Myosin storage myopathy mutations cause age dependent muscle degeneration and cardiac dysfunction in a Drosophila model.

Myosin storage myopathy mutations cause age dependent muscle degeneration and cardiac dysfunction in a Drosophila model. Meera Cozhimuttam Viswanathan^1,2, William Kronert¹, Girish Melkani¹, Anthony Cammarato², Sanford Bernstein¹. 1) Department of Molecular Biology and SDSU heart institute. San Diego State Univ, San Diego, CA; 2) Johns Hopkins School of Medicine, Baltimore, MD.

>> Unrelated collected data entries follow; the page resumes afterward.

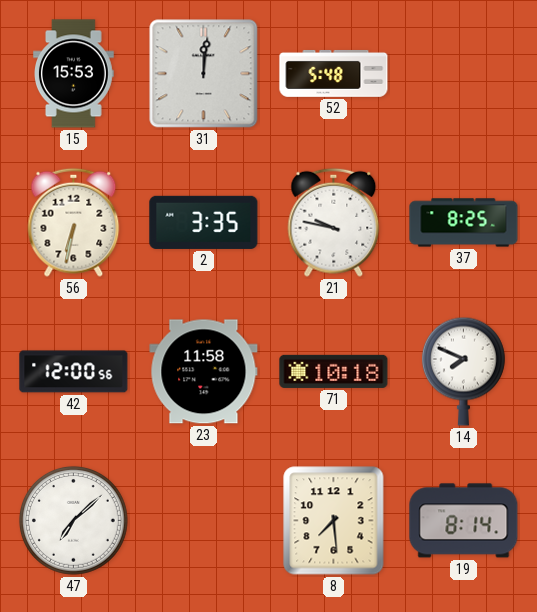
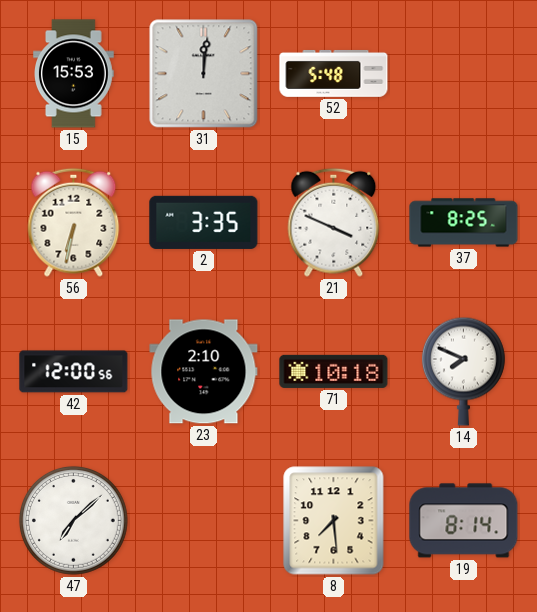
21: 9:47 -> 3:49
23: 11:58 -> 2:10
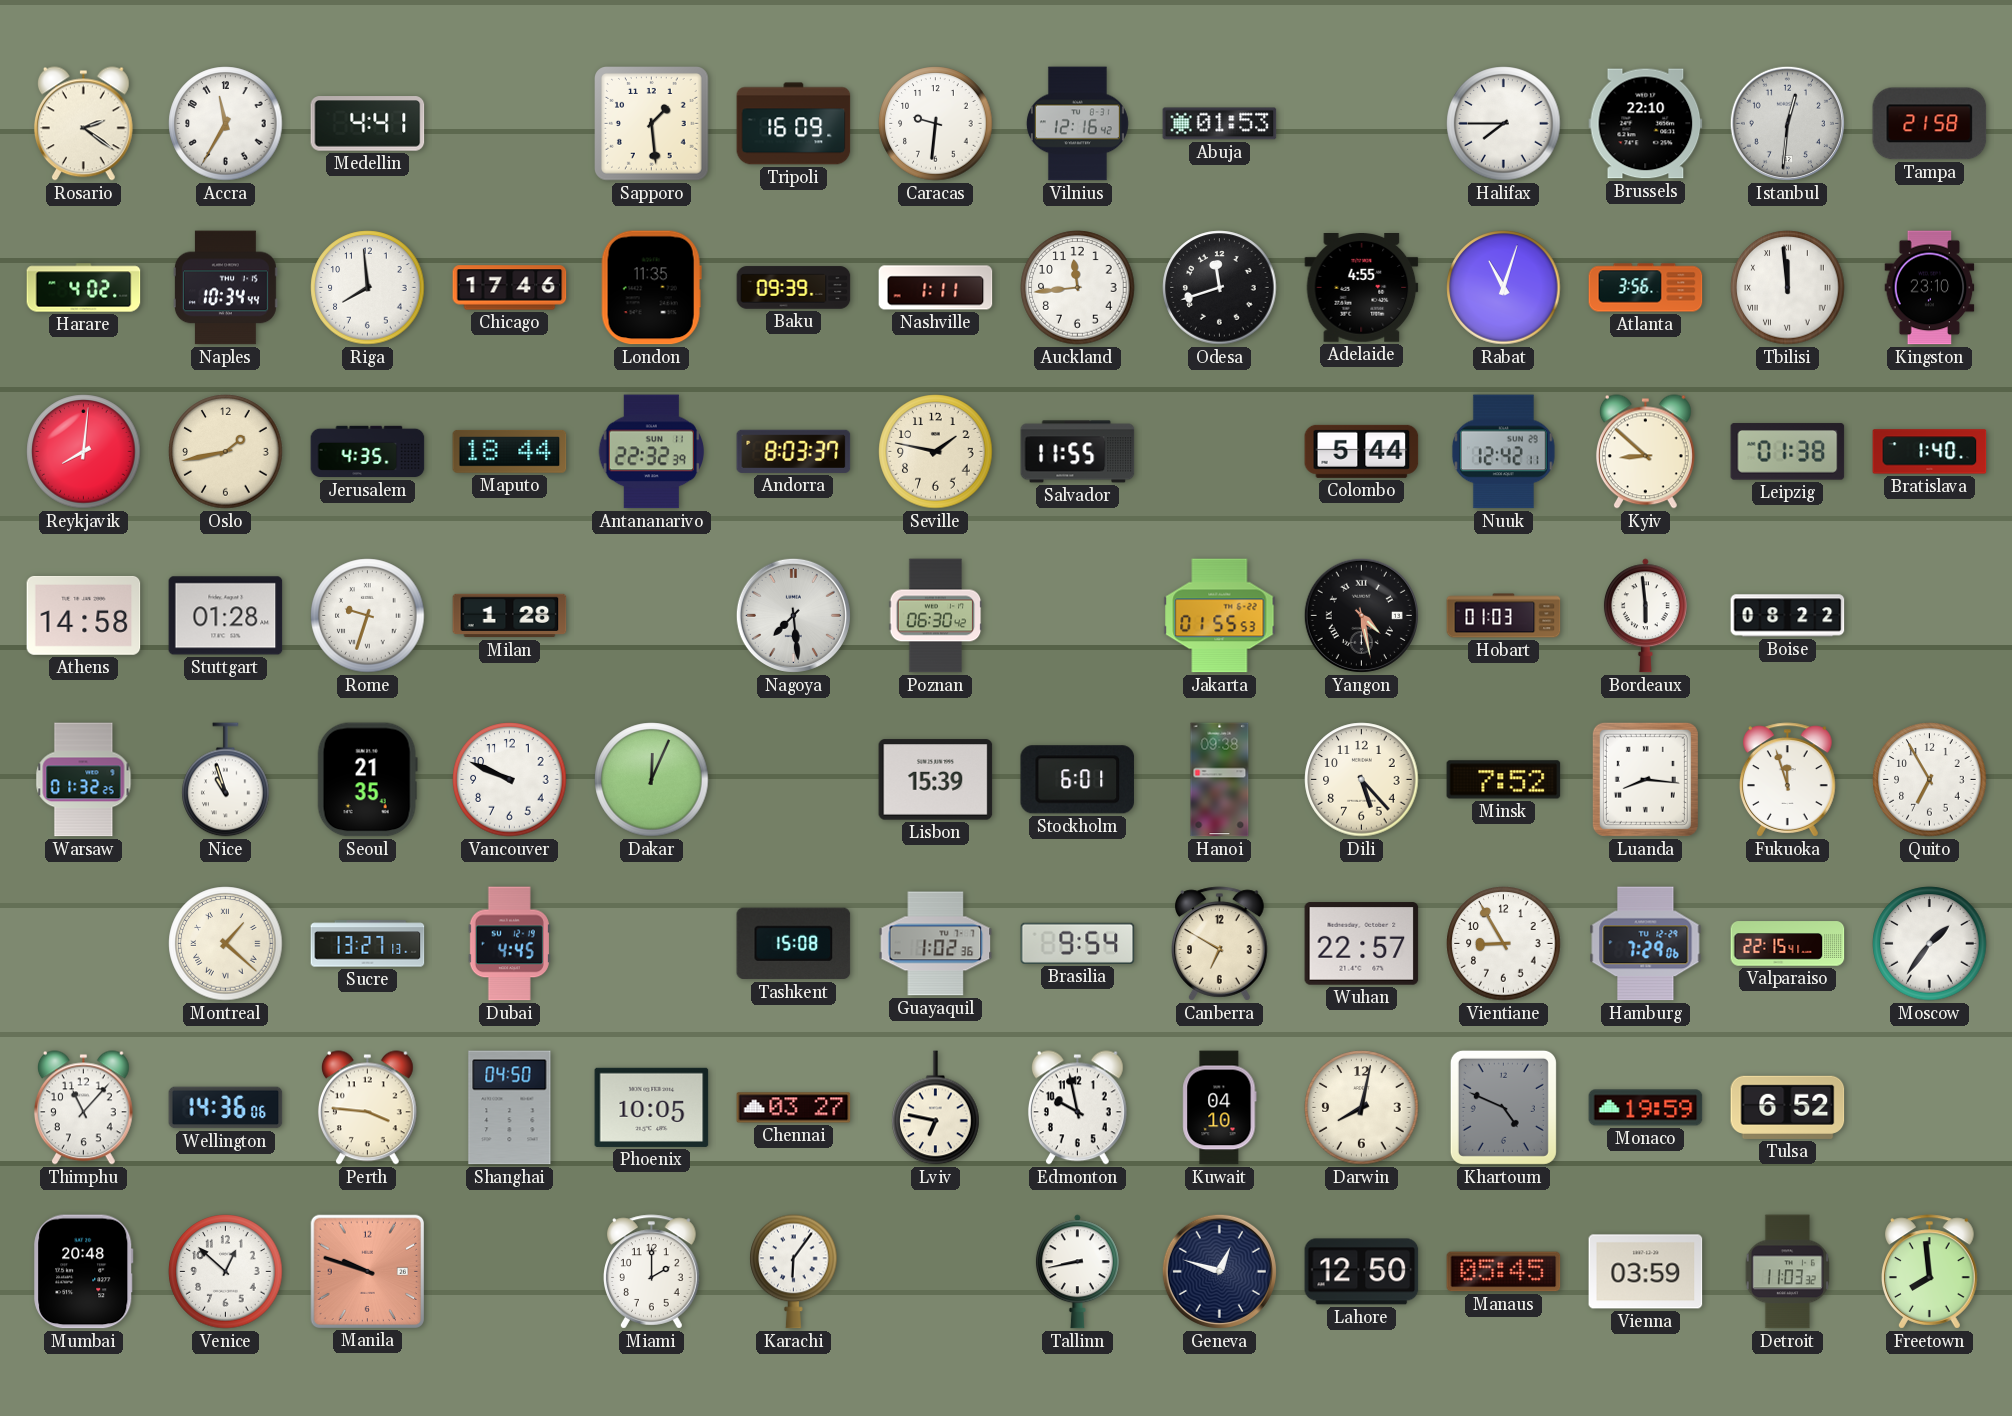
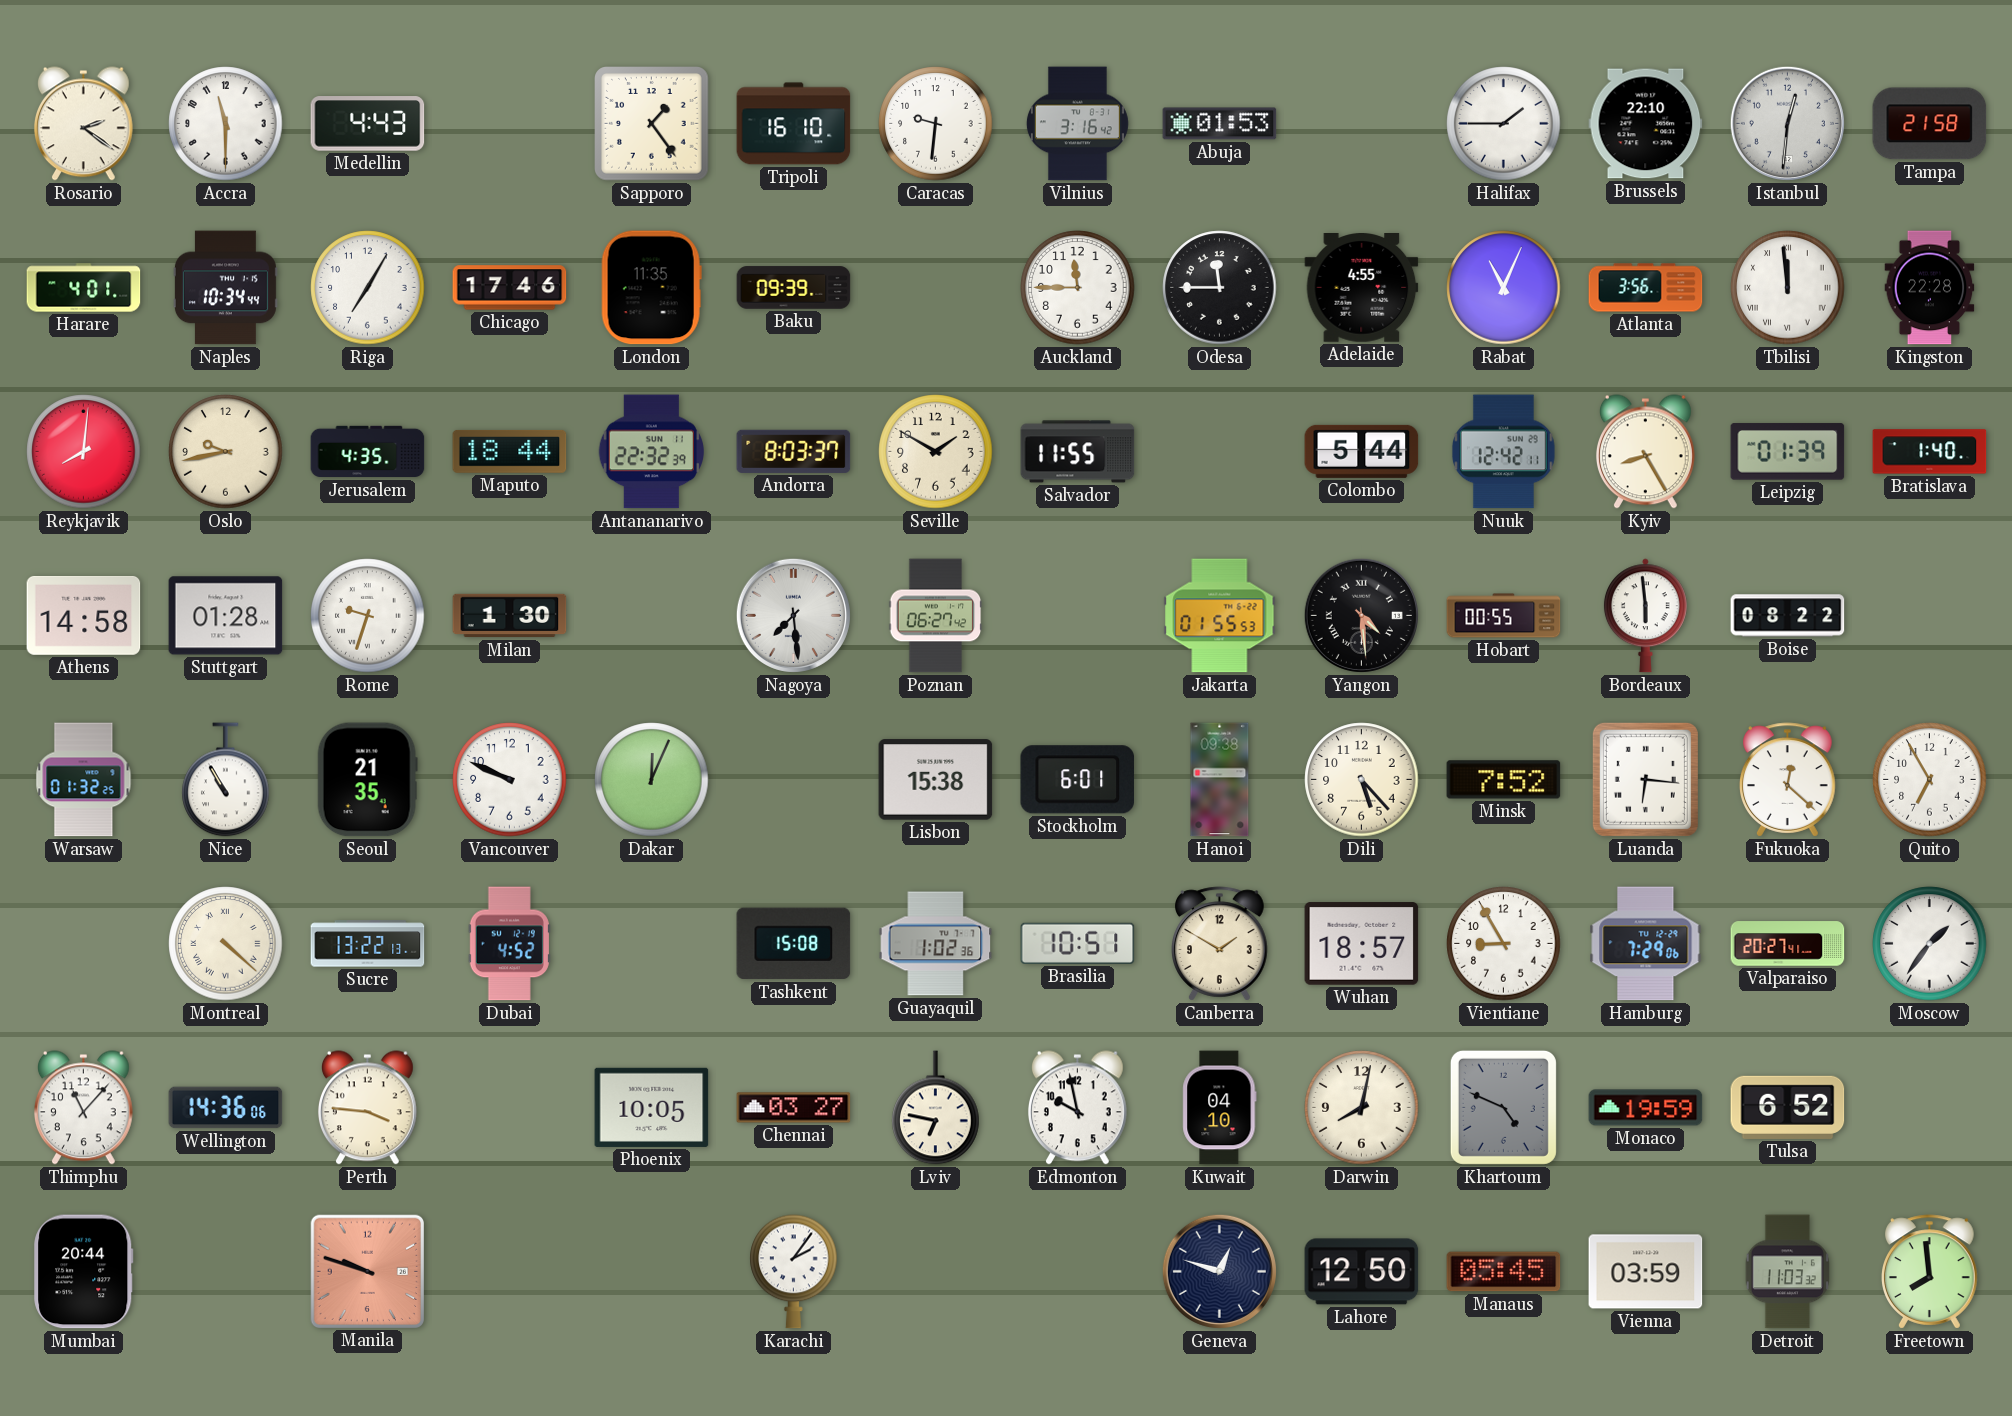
Accra: 11:35 -> 11:30
Medellin: 4:41 -> 4:43
Sapporo: 1:29 -> 1:24
Tripoli: 16:09 -> 16:10
Vilnius: 12:16 -> 3:16
Halifax: 7:45 -> 1:45
Harare: 4:02 -> 4:01
Riga: 7:59 -> 7:05
Nashville: 1:11 -> none
Auckland: 11:44 -> 11:45
Odesa: 11:42 -> 11:45
Rabat: 11:03 -> 11:04
Kingston: 23:10 -> 22:28
Oslo: 1:43 -> 9:43
Seville: 1:47 -> 1:50
Kyiv: 8:52 -> 8:25
Leipzig: 01:38 -> 01:39
Milan: 1:28 -> 1:30
Poznan: 06:30 -> 06:27
Yangon: 4:28 -> 4:29
Hobart: 01:03 -> 00:55
Nice: 10:57 -> 10:55
Lisbon: 15:39 -> 15:38
Luanda: 8:16 -> 6:16
Fukuoka: 11:57 -> 12:22
Montreal: 1:22 -> 4:22
Sucre: 13:27 -> 13:22
Dubai: 4:45 -> 4:52
Brasilia: 9:54 -> 10:51
Canberra: 6:50 -> 1:50
Wuhan: 22:57 -> 18:57
Valparaiso: 22:15 -> 20:27
Shanghai: 04:50 -> none
Mumbai: 20:48 -> 20:44
Venice: 12:52 -> none
Miami: 2:00 -> none
Karachi: 6:06 -> 2:06
Tallinn: 8:43 -> none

Myosin storage myopathy (MSM) is a rare congenital disorder caused by mutations in the -cardiac MHC rod and characterized by subsarcolemmal accumulation of -cardiac myosin that has a hyaline appearance. These mutations map near to or within the assembly competence domain that is crucial to filament assembly. We hypothesize that mutations change hydropathy or charge of residues in the heptad repeat thus altering interactions necessary for assembly of coiled-coil rod dimers or thick filaments causing aggregation. We have made a Drosophila model for MSM for pursuing mechanistic investigations, which makes it possible to examine interactions between wild-type and mutant full-length myosins, as the majority of mutant alleles are dominant. We introduced the R1845W, L1793P or the E1883K mutation into Drosophila MHC transgene and expressed each in the jump/ indirect flight muscles (IFM). Our studies show a severe reduction in the flight and jump ability of both homozygous and heterozygous transgenic flies with an age-dependent loss of muscle function. Electron and confocal microscopy of the IFM of transgenic lines show myofibrillar disarray with large areas of granular/ filamentous inclusions similar to hyaline bodies found in affected humans. In addition, heterozygotes of at least two mutants show restrictive cardiomyopathy phenotypes with arrhythmia that mirrors cardiomyopathy reported in human subjects. Life spans of the MSM mutants are also reduced compared to transgenic control. We plan to study in vitro filament forming ability of the mutant myosin to determine if defective filament formation or instability of the myosin filaments is the basis of MSM. Our study will be an important step in exploring the mechanistic basis of MSM, and identify potential therapeutic approaches by over-expressing myosin chaperones or autophagic response.